Task details
What lines in the entries hold the string "width"? List them.

Supplied material

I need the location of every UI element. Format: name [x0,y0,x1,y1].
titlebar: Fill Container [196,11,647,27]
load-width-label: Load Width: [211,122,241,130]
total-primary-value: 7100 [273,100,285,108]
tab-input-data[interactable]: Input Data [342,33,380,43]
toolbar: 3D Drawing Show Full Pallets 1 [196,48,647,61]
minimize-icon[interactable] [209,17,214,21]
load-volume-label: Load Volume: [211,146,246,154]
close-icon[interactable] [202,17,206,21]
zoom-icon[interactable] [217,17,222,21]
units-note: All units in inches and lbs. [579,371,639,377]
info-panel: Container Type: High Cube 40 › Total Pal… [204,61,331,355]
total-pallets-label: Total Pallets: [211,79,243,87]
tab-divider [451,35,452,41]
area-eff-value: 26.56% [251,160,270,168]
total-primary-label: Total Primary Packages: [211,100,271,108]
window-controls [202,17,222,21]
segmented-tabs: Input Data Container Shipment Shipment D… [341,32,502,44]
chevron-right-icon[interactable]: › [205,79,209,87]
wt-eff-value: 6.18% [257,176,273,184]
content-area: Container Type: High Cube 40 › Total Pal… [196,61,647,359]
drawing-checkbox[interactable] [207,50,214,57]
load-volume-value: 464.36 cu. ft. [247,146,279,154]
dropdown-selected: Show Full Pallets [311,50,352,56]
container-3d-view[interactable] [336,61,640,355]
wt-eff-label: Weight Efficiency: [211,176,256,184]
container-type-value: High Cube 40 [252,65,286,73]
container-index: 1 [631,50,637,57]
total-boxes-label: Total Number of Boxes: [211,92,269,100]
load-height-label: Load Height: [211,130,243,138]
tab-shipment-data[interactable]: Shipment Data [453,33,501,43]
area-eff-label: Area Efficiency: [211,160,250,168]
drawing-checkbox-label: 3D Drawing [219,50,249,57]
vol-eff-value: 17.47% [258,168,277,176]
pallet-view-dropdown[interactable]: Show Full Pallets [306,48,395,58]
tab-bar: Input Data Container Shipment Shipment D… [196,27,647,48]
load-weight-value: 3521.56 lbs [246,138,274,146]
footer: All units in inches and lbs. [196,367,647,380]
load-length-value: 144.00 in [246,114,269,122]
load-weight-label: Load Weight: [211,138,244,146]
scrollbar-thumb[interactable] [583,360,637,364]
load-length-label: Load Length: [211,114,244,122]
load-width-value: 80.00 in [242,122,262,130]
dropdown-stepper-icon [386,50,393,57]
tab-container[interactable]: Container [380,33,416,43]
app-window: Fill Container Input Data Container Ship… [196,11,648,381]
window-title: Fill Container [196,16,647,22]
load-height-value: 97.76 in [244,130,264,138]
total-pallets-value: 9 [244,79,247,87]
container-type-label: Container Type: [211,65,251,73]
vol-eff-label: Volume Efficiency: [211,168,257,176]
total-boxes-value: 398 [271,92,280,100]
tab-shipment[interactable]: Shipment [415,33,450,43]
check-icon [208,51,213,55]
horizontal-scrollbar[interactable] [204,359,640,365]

Solution to the problem
load-width-label: Load Width: [211,122,241,130]
load-width-value: 80.00 in [242,122,262,130]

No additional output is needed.